Mercoledì 19 marzo al Planet di Roma la prima serata di selezione per l’Arezzo Wave Lazio. Sul palco cinque band che hanno avuto a disposizione venti minuti per riuscire ad esprimere il proprio talento musicale, valutate poi da una giuria di esperti di settore.

Proprio il talento e la qualità della musica sono le due cose che accomunano tutti gli artisti in gara, spesso diversi per genere musicale e per caratteristiche della performance, ma tutti ugualmente validi.

Il primo a salire sul palco è Diego De Gregorio, un cantautore e chitarrista originario di Napoli ma cresciuto a Roma. La sua musica è folk-punk, caratterizzata però anche da elementi sperimentali. Una performance interessante, in cui la chitarra acustica viene accostata a basso elettrico e batteria. Un sound che, quindi, sembra essere costituito da due anime differenti che però camminano insieme in sorprendente armonia.

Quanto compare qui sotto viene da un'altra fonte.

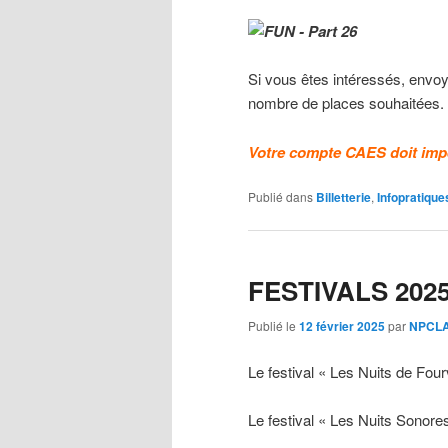
Si vous êtes intéressés, envoy
nombre de places souhaitées.
Votre compte CAES doit imp
Publié dans
Billetterie
,
Infopratique
FESTIVALS 202
Publié le
12 février 2025
par
NPCLA
Le festival « Les Nuits de Fourv
Le festival « Les Nuits Sonore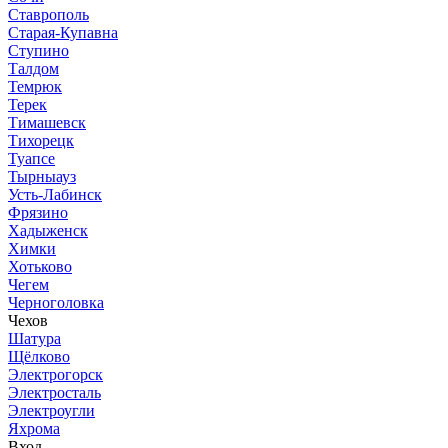
Ставрополь
Старая-Купавна
Ступино
Талдом
Темрюк
Терек
Тимашевск
Тихорецк
Туапсе
Тырныауз
Усть-Лабинск
Фрязино
Хадыженск
Химки
Хотьково
Чегем
Черноголовка
Чехов
Шатура
Щёлково
Электрогорск
Электросталь
Электроугли
Яхрома
Вход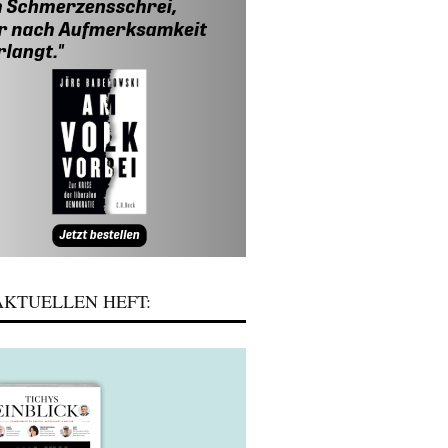
KTUELLEN HEFT:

La seconda band è un duo, formato da Sara Reed (voce, violino,tastiera, tamburello) e Alex “Boss” Hare (voce e chitarra) che salendo sul palco determina un rapido cambio di atmosfera.

Le sonorità diventano country folk; la voce è principalmente femminile e riesce subito a conquistare, ma alcuni pezzi vengono eseguiti anche con voce maschile. Ogni pezzo è una scoperta, soprattutto per la varietà di suoni che il duo riesce a creare. La chitarra acustica rimane il fulcro, che viene arricchito e reso unico dal suono degli altri strumenti. Sicuramente un momento musicale intimo ed intenso, che lascia con gli occhi sognanti, persi in qualche paesaggio.

Cambio di palco ed è la volta dei Thee Elephant, una band che suona molto rock anni ’70, con sonorità spesso anche psichedeliche. Il suono alcune volte si fa stoner, altre indie. Un gruppo che sembra aver fermato il tempo, dalla voce graffiante e con l’indubbia capacità di esaltare e coinvolgere il pubblico. Un’energia fuori dal comune, la capacità di far rivivere un’epoca. Una band estremamente vintage, sia nel live che nel sound.

Quarto artista a salire sul palco è Giancane, un musicista dalle doti musicali davvero notevoli. Sul palco in due: lui, con la chitarra acustica e cassa, ed Alessio Lucchesi alla chitarra elettrica. Suonano divertendosi e divertendo il pubblico. Il genere è un country dai testi piuttosto irriverenti, ma che parlano della quotidianità. La capacità dell’artista di coinvolgere il pubblico è davvero invidiabile e determina una performance musicale completa, che non lascia spazio alla distrazione perché gli occhi sono costantemente puntati sul palco. Una bella complicità, fatta anche dei sorrisi di chi suona per se stesso oltre che per il proprio pubblico, assaporando il vero gusto della musica.

Ultima band in gara i Departure Ave, formata da Lorenzo Autorino (voce, tastiera, synth, clarinetto), Giulio Bodini (basso e cori), Andrea Coclite (chitarra) e Luigi Costanzo (batteria). Un sound che è un viaggio mistico, principalmente strumentale, che è un crescendo di emozioni e sensazioni. Un gruppo per cui la musica è passione e necessità; e tutto ciò traspare dal ciò che riescono a creare sul palco. Musica per l’anima, che colpisce dritta al cuore e che si ascolta lasciando andare la testa, in un viaggio psichedelico.

Arezzo Wave ha sempre puntato sulla buona musica; questa volta non fa eccezione dato che, come avrete capito, la serata è caratterizzata da un alto livello musicale. E siamo ancora alla prima. Viene da chiedersi cosa ci riserveranno le altre serate previste per i prossimi due mercoledì e, ancor di più, la finale che si terrà l’11 Aprile.

Una competizione per chi ama scoprire musica nuova, dinamica, che permette più performance in una sola sera, passando da un genere all’altro e che di sicuro non annoia mai.

Non ci resta che dire “Arrivederci a mercoledì”!